Les caisses vides sont bien utiles…
Ma mère se désolait de notre condition de vie dans cet immeuble:
elle en pleurait tous les jours. Elle se plaignait tous les soirs à mon père
sur le fait que nous devions vivre dans cette unique pièce, assez grande
certes, mais avec pour seuls meubles la table, les quatre chaises et le lit. Ce
mobilier avait été complété par un petit lit pour moi, un chauffage à gaz (nous
sommes arrivés fin janvier, je crois, et il gelait dehors à pierre fendre),
d’un réchaud pour cuisiner et de la cantine en métal qui avait été le seul
bagage que nous avions emporté avec nous en partant d’Algérie. Même si mes
parents étaient des ouvriers en Algérie, ils possédaient bien plus là bas que
le simple contenu de cette cantine, et jamais ils n’avaient connu une telle
misère. Mon père alla s’enquérir auprès des voisins, qui étaient devenus un peu
plus civilisés depuis la mise au point suite à l’incident conté précédemment,
s’il y avait un moyen d’obtenir quelques meubles puisque les chambres étaient
censées être meublées. Ceux ci lui avaient dit qu’il pouvait demander aux
« deux folles du premier étage » (les propriétaires), mais qu’eux
vivaient dans leur « appartement » depuis des années et n’avait
jamais réussi à obtenir plus de meuble. Mais eux, ils avaient trouvé la
solution et il se proposait de lui montrer comment ils avaient fait pour
contourner la difficulté. Ils l’invitèrent à entrer dans leur logis. C’était la
première fois que l’un d’entre nous entrait chez eux : en effet, toutes
les conversions jusqu’à présent s’étaient tenues dans le couloir. Ce n’était
pas très drôle de rester dans le couloir car celui-ci était sombre et n’était
éclairé que par une simple ampoule de faible puissance, et il fallait appuyer
sur le bouton de la minuterie pour la faire s’allumer, et cette minuterie se
déclenchait très rapidement, trop rapidement. Après moins d’une minute, on
était plongé dans la pénombre ou bien alors il fallait garder le doigt sur le
bouton. Cette fois ci, mon père allait pénétrer dans le gourbi des voisins,
cette pièce sans air où flottait une odeur âcre et mélangée, un savant cocktail
d’urine de chat, de gros rouge qui tache et de vomis. Dans cette place, il y
avait des caisses de bois, de celles qui servaient à transporter le vin en ce
temps là. Elles étaient posées sur l’un de leur grand coté (ces caisses étaient
parallélépipédiques) et étaient empilées les unes sur les autres. Leurs
ouvertures béantes étaient obturées par des pièces de tissus de couleurs et de
motifs disparates. Ces ersatz de rideaux étaient punaisés à même le bord
supérieur de chaque caisse. Cela constituait des « modules de
rangement », selon le terme consacré chez un marchant suédois de meubles
« évolutifs ». La mère Michelle ponctuait ses explications de
plusieurs « les caisses vides sont bien utiles, vous voyez les caisses
vides sont bien utiles ». Mon père lui fit remarquer que chez nous,
nous n’avions pas l’habitude de vivre comme ça, et que s’il fallait il irait
acheter ou bien qu’il fabriquerait lui-même des meubles. La mère Michelle
horrifiée lui rétorqua que ce n’était pas possible et que s’il s’obstinait dans
cette voie les « deux folles » nous mettraient dehors et que les
caisses, oui les caisses vides, ça, c’est bien utile !...

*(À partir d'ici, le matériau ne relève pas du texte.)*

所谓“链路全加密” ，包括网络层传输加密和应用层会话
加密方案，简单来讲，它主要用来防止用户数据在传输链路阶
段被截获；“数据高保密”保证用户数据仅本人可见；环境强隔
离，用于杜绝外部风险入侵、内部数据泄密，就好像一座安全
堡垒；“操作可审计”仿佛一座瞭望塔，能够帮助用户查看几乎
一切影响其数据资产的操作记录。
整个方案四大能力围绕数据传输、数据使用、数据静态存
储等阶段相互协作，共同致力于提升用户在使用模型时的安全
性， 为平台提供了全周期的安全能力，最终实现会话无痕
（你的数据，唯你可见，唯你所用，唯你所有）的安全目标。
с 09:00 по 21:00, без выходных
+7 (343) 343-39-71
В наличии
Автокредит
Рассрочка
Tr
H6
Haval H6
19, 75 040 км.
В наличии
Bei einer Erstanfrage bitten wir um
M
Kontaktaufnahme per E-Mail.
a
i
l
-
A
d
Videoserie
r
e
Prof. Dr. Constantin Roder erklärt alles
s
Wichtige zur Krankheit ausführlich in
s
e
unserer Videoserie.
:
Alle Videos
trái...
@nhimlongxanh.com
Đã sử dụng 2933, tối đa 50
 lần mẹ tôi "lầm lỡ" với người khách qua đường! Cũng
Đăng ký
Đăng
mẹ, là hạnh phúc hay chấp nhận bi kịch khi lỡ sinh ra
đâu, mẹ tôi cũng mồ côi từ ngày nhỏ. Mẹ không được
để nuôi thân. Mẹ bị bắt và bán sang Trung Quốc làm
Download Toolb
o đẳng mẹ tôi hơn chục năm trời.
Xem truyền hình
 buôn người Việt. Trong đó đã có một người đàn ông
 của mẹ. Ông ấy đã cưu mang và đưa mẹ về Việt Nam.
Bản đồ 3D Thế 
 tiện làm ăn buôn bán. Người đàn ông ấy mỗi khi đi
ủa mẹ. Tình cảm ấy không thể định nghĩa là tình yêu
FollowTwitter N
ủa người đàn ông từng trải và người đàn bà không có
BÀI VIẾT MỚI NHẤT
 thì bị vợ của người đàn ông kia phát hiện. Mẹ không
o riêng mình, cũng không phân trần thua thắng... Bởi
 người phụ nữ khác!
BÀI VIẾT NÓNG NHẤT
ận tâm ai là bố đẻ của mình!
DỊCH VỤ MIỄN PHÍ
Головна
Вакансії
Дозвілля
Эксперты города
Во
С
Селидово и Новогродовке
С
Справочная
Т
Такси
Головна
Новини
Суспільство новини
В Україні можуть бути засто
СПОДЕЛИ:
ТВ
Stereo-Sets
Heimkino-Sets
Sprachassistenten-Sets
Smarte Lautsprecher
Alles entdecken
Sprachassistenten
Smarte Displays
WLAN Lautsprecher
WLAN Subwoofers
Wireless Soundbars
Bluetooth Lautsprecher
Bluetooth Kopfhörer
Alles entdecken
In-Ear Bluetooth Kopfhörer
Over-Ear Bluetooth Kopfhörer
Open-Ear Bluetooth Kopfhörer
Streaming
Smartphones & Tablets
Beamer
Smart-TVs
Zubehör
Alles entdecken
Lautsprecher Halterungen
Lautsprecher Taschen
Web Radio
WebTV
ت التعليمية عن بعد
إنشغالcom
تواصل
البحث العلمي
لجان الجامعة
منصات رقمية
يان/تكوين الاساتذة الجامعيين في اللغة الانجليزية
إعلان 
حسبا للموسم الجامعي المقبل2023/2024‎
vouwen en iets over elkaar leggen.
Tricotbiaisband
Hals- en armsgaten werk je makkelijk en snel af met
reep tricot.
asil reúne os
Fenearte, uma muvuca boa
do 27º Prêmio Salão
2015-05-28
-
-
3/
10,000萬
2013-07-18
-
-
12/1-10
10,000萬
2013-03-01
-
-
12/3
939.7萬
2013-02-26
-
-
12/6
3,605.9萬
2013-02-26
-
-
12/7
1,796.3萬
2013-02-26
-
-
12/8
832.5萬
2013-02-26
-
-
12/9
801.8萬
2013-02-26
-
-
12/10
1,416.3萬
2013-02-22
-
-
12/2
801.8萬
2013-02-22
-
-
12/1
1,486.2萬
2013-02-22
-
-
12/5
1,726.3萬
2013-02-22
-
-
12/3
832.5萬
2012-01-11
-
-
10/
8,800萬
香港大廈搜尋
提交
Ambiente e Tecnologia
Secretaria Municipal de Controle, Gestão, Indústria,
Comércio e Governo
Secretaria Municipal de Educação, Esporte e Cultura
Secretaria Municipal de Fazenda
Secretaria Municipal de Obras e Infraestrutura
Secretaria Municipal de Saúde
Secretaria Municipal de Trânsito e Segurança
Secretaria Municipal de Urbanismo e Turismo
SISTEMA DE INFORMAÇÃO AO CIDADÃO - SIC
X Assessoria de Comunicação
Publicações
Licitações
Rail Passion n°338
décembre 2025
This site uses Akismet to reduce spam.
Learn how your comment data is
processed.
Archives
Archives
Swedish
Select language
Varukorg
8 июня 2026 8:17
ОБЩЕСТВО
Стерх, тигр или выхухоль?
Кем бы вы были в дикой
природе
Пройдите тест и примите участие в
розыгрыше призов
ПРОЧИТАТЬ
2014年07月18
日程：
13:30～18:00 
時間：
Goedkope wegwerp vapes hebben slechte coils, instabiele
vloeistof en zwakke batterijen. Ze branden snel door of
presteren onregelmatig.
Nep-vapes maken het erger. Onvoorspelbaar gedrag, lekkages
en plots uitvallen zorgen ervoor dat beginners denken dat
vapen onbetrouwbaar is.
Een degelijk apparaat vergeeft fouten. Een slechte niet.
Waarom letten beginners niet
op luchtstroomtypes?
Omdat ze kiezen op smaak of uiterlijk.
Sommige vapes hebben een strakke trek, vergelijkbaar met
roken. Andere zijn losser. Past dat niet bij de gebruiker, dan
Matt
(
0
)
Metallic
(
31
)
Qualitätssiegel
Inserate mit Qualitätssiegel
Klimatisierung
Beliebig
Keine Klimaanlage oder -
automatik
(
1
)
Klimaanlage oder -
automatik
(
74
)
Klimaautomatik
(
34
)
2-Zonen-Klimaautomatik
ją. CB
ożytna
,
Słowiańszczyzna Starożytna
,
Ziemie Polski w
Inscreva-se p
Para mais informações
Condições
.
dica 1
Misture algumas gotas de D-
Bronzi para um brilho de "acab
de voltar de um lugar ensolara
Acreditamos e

A cause du manque d’argent et grâce au fait que mon père était
menuisier de métier, il entrepris de faire des éléments de rangement suspendus,
une table « porte feuille » (c’est une sorte de table pliante), une
penderie et acheta quatre chaises simples mais décentes. Il est inutile de
préciser où la table de bistrot et les quatre chaises sans âges sont allées.